The frictionless transfer of information “creates perfect markets,” he says. “… and as any soybean farmer will tell you, you don’t want to be in a perfect market.”

Yes, that is a moral to this story: News is a commodity.

So we need to ask (me talking, not Jack) whether news is really our business. See this alternative from commenter Hugh MacLeod (which I’ll repeat yet again on my panel tomorrow):

Perhaps online newspapers should stop seeing themselves as “things”, rather a point on the map where wonderful people cluster together to do wonderful things. A Joi-Ito-like [Joi being a central weblogger] brain trust, held cohesive by good editor. Some of the cluster will be paid (the journalists), others won’t (the audience). But everybody is welcome to contribute, and is kinda working together with the same goal: to create the most vibrant intellectual collective that they can.

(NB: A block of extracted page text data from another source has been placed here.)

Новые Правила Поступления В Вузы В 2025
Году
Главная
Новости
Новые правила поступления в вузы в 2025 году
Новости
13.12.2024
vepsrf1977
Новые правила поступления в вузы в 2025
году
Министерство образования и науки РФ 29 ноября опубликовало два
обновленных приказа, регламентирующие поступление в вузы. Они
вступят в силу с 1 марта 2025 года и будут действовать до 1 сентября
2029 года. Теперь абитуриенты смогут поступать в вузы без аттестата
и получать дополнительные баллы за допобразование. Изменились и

: Fuller says “it may have been our biggest mistake to persuade people that everything should be free.”

Well, but if what you offer is a commodity….

He says it is demonstrable tha the audience is shifting from ink-on-paper into “the medium where we still have not figured out how to make a lot of money… at least, not with news products.”

: “The news that draws a crowd is not the latest in a long and wonderfully written series of articles, lyrically written and wonderfully reported.”

Damn right.

“It is sometimes humbling to look at what people actually come to on our sites and compare to what we put on our front pages.”

Damn right again.

He says that doesn’t mean they are putting the wrong things on the front page but that people come to different media for different things.

He’s trying to dodge that ball. Smack.

: He says online proves that “we can reach young people with … news… If we don’t make the news reports too demanding, too difficult.”

I’d sure express that differently. But I know what he’s trying to say because he just said it a minute ago: Short is good.

I read the Tribune’s almost-free youth tab, Red Eye, over lunch and compared it with mothership Tribune. In many cases, the story in the free tab was all we need.

Mothership Tribune had a long story about moving a U-boat inside at a museum. Red Eye told that story in three graphs. That was more than enough; it told me what I want to know.

You see, young people aren’t dumb and they’re not looking for less-than-difficult news. They’re busy. They don’t want us to waste their time. If we drone on, we waste their time.

(By the way, Tribune’s free tab in Chicago is a helluva lot better than its new equivalent in New York.)

: “My biggest worry is that newspapers as institutions are defensive, perfectionist cultures that don’t adapt easily.”